======== Recorded information

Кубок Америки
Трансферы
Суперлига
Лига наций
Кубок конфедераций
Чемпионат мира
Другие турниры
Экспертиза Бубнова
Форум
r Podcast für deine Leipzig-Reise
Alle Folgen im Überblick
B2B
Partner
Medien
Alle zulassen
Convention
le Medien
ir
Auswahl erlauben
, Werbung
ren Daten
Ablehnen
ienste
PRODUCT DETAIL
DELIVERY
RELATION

================
======== Recorded information

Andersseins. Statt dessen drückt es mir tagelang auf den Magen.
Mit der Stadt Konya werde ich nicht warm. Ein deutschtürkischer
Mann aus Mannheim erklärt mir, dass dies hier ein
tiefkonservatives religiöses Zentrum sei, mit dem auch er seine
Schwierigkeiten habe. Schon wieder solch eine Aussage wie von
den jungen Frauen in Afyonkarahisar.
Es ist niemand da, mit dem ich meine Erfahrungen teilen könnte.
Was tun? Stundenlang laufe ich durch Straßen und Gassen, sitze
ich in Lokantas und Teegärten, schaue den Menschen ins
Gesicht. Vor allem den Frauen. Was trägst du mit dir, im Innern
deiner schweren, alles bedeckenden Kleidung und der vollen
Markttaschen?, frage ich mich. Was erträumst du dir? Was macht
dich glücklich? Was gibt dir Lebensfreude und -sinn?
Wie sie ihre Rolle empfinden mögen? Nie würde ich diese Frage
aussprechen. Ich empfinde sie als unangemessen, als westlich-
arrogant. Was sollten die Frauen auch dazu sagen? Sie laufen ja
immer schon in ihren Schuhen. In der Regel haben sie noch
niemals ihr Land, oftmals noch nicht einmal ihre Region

================

→ Exercise details: Please copy out each line of the data in which the word "nicht" occurs.

→ Output below:
Mit der Stadt Konya werde ich nicht warm. Ein deutschtürkischer
niemals ihr Land, oftmals noch nicht einmal ihre Region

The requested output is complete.